(Reuters Health) - Three in four food advertisements and half of drink promotions during major U.S. sports programs peddle high-calorie, sugary products, a new study suggests.
“There is an inherent message in sports about the importance of physical fitness and health, and diet is a huge part of fitness and health,” lead study author Marie Bragg said by email. “Having highly visible sports organizations serve as a vehicle for promoting junk food to children sends a mixed message that is incompatible with maintaining a healthy diet.”
Bragg, a researcher at New York University, and colleagues focused on the ten sports organizations with the most viewers under 18 years old, including professional leagues for football, baseball, soccer, hockey, golf, soccer, mixed martial arts and car racing as well as college basketball and amateur baseball.

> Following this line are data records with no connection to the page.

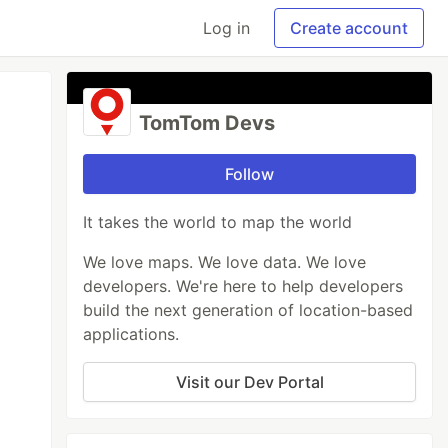
Log in
Create account
TomTom Devs
Follow
It takes the world to map the world
We love maps. We love data. We love
developers. We're here to help developers
build the next generation of location-based
applications.
Visit our Dev Portal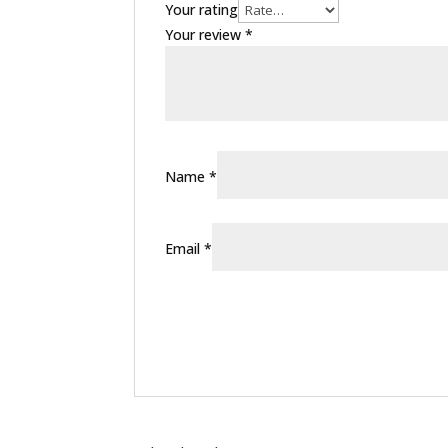
Your rating
Your review
*
Name
*
Email
*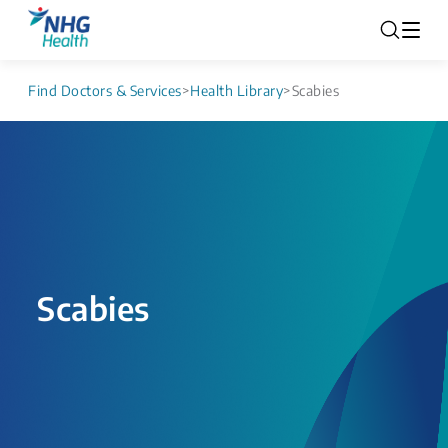
Find Doctors & Services
>
Health Library
>
Scabies
Scabies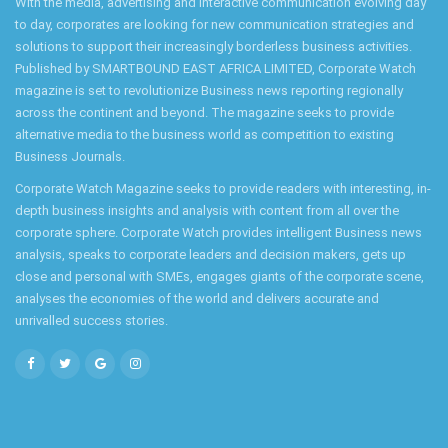
With the media, advertising and interactive communication evolving day
to day, corporates are looking for new communication strategies and
solutions to support their increasingly borderless business activities.
Published by SMARTBOUND EAST AFRICA LIMITED, Corporate Watch
magazine is set to revolutionize Business news reporting regionally
across the continent and beyond. The magazine seeks to provide
alternative media to the business world as competition to existing
Business Journals.
Corporate Watch Magazine seeks to provide readers with interesting, in-
depth business insights and analysis with content from all over the
corporate sphere. Corporate Watch provides intelligent Business news
analysis, speaks to corporate leaders and decision makers, gets up
close and personal with SMEs, engages giants of the corporate scene,
analyses the economies of the world and delivers accurate and
unrivalled success stories.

Researchers then identified advertisements or sponsorships promoting food or nonalcoholic beverages on television, YouTube, and sports organizations websites from 2006 to 2016.

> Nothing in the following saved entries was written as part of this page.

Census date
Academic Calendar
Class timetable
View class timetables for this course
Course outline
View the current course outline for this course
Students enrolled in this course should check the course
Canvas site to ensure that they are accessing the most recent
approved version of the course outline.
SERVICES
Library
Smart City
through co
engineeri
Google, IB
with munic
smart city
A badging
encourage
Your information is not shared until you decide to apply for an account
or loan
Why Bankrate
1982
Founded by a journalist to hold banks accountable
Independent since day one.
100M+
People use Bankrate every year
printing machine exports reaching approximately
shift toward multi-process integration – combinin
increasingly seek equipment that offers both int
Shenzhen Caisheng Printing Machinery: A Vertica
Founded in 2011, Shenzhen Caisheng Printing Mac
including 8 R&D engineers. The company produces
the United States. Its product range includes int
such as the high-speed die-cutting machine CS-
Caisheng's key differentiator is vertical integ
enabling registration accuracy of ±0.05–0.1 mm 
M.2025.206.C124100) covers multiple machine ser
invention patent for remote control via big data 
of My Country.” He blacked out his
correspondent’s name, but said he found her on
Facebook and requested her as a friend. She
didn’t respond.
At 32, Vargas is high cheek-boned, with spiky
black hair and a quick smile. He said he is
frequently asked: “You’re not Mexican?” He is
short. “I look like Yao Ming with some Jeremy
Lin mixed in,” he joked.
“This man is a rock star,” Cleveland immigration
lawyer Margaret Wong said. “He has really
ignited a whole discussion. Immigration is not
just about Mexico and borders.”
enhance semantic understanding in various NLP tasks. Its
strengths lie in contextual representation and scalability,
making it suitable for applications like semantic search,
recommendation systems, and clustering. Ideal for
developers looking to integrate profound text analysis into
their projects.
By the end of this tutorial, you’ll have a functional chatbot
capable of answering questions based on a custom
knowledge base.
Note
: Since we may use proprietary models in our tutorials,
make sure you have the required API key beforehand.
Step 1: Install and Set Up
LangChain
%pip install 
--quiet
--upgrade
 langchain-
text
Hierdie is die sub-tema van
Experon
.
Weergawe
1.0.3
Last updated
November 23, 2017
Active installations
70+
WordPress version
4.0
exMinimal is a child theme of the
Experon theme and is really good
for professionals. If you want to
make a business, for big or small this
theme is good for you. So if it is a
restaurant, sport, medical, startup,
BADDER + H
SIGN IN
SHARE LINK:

Overall, food and nonalcoholic drinks accounted for 19 percent of sponsors, second only to auto industry sponsors, researchers report in Pediatrics.
The National Football League had the most food and beverage sponsors, with a total of 10, followed by the National Hockey League and Little League, with seven apiece.
When researchers rated the nutritional content of these products, they found 76 percent of foods were unhealthy and 52 percent of drinks were sodas or other beverages sweetened with sugar.
“I think we saw so many sodas appearing in sponsorship ads because bottled water does not have profit margins as high as sugary drinks, and consumers aren’t as loyal to a specific water brand as they are to their favorite soda brand,” Bragg said. “People know they are a `Coke’ or a `Pepsi’ person, but often don’t feel the same way about water brands.”
The proportion of U.S. children who are overweight and obese has been steadily climbing for years. As of 2016, about 35 percent of children were overweight and another 26 percent were obese, a recent study found.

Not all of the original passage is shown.